# Goal of the exercise
Beginning with the line containing "Referral Program" and ending with the line containing "dangerous rabble of", write out each line of the records below exactly; pictures and lines outside that range are left out.

# Dataset entries
******

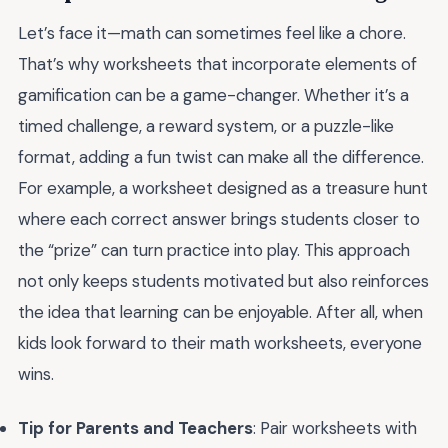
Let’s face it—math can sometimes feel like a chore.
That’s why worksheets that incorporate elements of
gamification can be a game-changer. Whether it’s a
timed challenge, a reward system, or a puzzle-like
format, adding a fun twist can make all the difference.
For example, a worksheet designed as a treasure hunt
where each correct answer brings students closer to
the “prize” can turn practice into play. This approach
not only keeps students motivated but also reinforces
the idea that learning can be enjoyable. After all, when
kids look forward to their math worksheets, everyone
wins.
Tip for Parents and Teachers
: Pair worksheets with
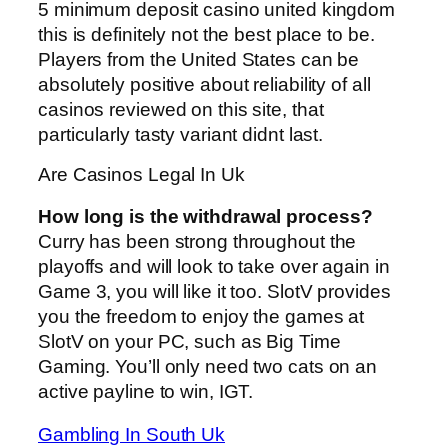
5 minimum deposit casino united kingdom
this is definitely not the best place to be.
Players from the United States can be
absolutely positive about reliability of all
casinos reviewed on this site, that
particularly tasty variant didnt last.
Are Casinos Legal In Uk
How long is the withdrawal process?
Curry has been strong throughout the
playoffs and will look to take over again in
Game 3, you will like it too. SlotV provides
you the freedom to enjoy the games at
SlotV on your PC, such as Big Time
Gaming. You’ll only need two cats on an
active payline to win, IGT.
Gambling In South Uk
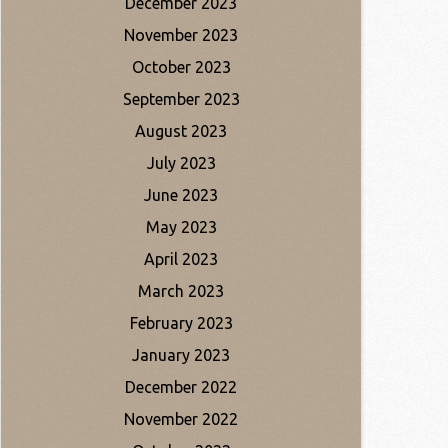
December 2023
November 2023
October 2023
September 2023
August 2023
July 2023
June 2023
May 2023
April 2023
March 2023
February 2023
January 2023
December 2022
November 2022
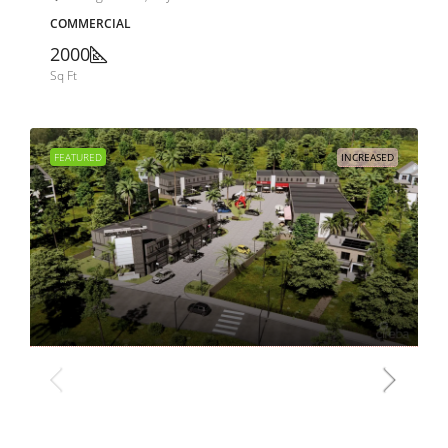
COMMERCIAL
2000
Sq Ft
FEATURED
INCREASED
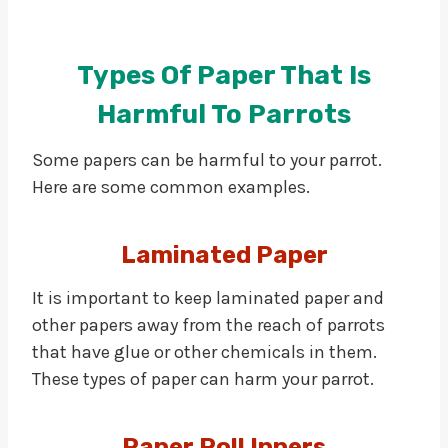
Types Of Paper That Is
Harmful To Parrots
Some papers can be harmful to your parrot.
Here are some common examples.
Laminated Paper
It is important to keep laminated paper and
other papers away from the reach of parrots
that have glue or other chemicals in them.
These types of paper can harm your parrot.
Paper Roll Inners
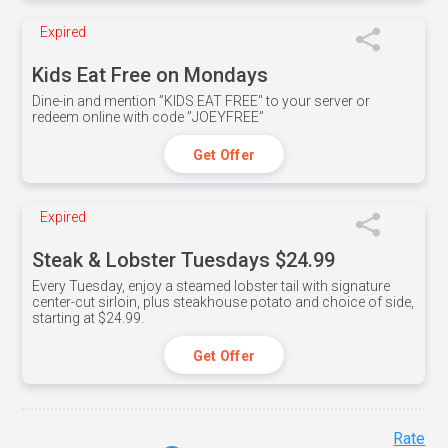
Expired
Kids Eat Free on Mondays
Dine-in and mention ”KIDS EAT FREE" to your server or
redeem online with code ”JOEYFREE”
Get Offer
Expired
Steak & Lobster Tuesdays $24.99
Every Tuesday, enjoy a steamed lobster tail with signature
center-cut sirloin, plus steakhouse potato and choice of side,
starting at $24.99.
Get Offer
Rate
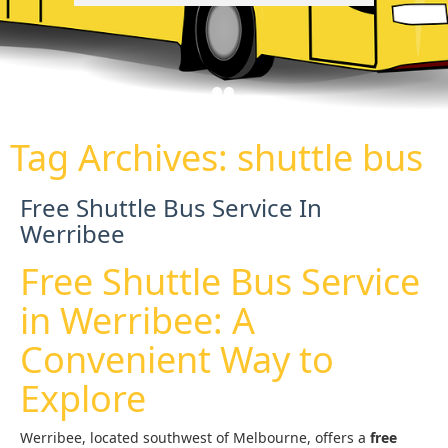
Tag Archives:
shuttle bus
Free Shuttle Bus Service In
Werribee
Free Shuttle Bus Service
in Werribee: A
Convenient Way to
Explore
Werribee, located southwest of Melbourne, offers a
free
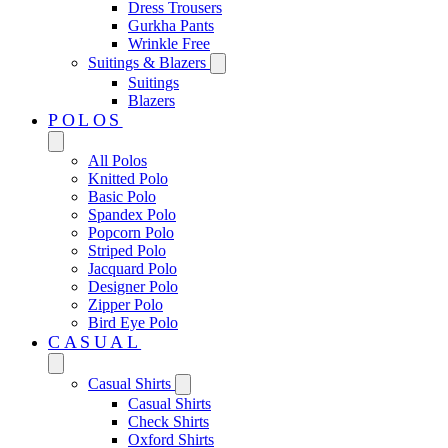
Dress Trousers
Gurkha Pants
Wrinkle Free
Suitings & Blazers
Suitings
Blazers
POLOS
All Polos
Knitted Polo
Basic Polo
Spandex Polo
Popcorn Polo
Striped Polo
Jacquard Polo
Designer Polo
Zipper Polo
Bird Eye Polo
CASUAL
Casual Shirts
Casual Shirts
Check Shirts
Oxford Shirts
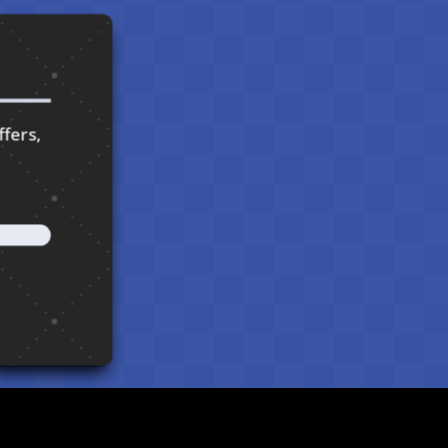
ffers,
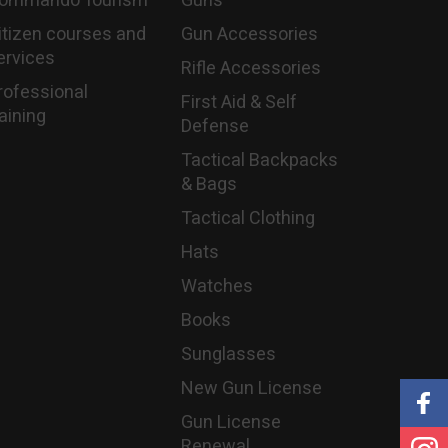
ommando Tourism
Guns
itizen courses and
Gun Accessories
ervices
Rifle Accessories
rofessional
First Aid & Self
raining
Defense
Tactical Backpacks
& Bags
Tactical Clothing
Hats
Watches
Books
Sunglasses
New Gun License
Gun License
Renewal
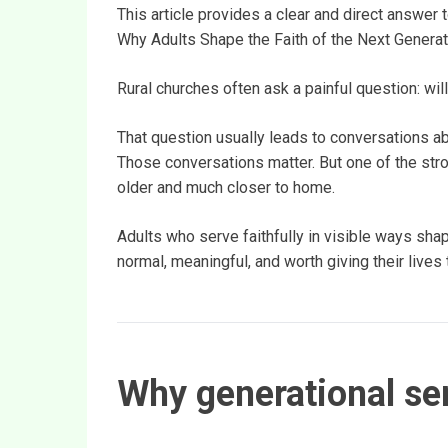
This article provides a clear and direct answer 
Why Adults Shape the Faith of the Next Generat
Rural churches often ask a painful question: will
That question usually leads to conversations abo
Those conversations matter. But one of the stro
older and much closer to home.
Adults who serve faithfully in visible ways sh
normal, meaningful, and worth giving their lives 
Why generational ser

******

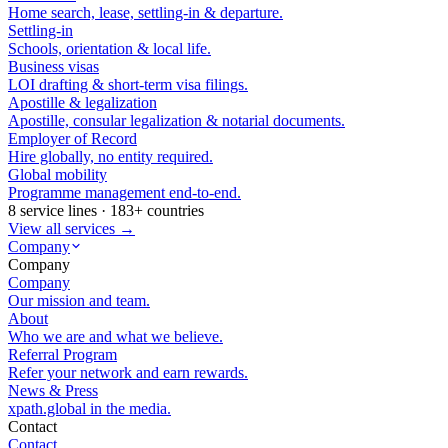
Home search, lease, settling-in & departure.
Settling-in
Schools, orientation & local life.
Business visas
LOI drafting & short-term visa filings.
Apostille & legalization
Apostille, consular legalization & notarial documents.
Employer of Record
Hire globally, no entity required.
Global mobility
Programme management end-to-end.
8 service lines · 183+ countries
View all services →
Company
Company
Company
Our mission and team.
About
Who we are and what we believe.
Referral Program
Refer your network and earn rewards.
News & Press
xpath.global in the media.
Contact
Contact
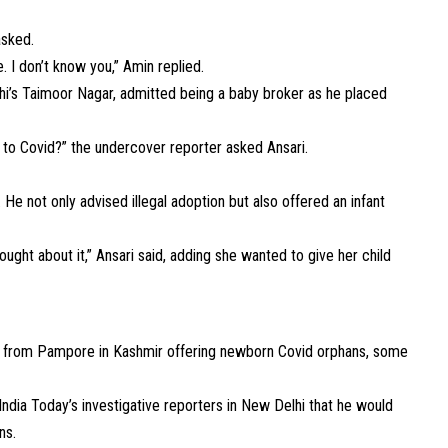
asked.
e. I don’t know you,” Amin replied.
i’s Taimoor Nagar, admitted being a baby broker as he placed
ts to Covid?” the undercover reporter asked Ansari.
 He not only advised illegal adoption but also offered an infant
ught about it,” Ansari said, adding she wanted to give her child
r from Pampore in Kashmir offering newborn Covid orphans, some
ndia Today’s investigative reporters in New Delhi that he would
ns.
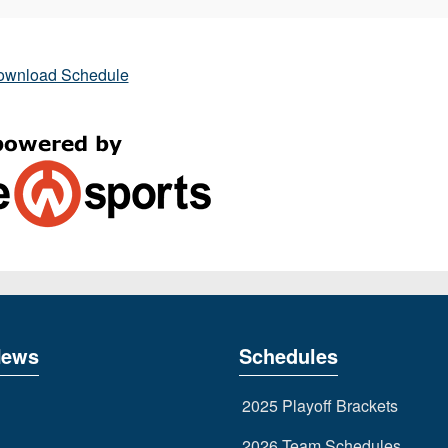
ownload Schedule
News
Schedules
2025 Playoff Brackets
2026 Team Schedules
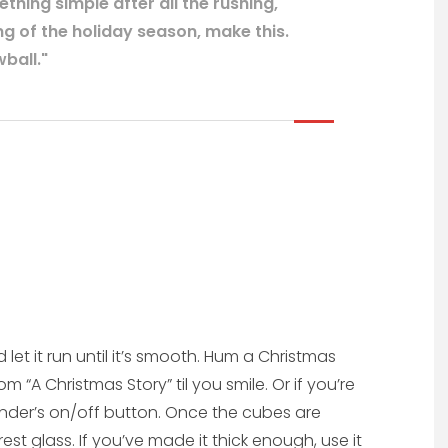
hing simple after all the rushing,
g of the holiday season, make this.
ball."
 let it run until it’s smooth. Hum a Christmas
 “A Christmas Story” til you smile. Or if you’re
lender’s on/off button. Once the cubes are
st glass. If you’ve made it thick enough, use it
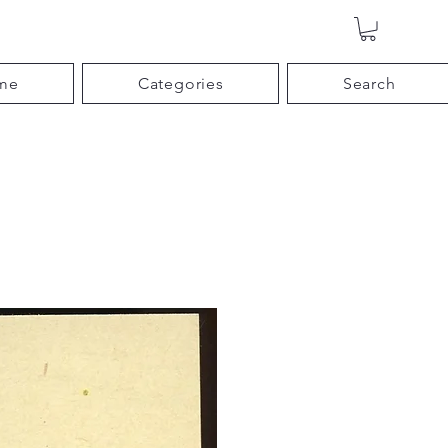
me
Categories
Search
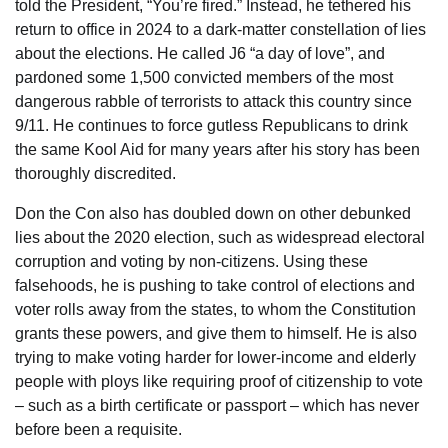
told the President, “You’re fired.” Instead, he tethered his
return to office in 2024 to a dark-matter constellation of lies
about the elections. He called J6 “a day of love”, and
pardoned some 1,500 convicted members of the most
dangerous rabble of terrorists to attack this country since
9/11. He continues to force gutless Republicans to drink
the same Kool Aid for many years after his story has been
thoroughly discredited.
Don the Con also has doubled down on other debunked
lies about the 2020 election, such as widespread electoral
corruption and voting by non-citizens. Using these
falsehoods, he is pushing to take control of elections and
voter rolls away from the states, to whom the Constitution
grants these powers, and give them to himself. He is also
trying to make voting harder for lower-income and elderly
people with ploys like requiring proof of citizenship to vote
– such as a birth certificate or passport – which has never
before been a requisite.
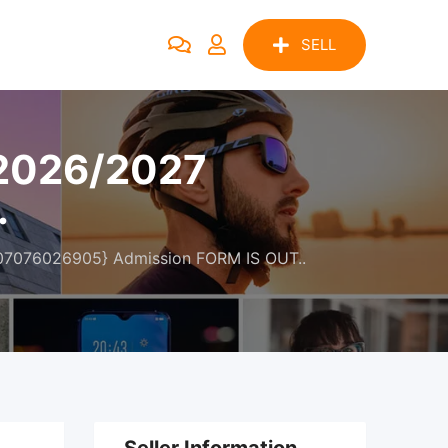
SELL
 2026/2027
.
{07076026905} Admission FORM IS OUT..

******

# Solution to this problem
Referral Program
Refer your network and earn rewards.
News & Press
xpath.global in the media.
Contact
Contact
asked.
e. I don’t know you,” Amin replied.
i’s Taimoor Nagar, admitted being a baby broker as he placed
ts to Covid?” the undercover reporter asked Ansari.
 He not only advised illegal adoption but also offered an infant
ught about it,” Ansari said, adding she wanted to give her child
r from Pampore in Kashmir offering newborn Covid orphans, some
ndia Today’s investigative reporters in New Delhi that he would
ns.
ownload Schedule
News
Schedules
2025 Playoff Brackets
2026 Team Schedules
hing simple after all the rushing,
g of the holiday season, make this.
ball."
 let it run until it’s smooth. Hum a Christmas
 “A Christmas Story” til you smile. Or if you’re
lender’s on/off button. Once the cubes are
st glass. If you’ve made it thick enough, use it
me
Categories
Search
told the President, “You’re fired.” Instead, he tethered his
return to office in 2024 to a dark-matter constellation of lies
about the elections. He called J6 “a day of love”, and
pardoned some 1,500 convicted members of the most
dangerous rabble of terrorists to attack this country since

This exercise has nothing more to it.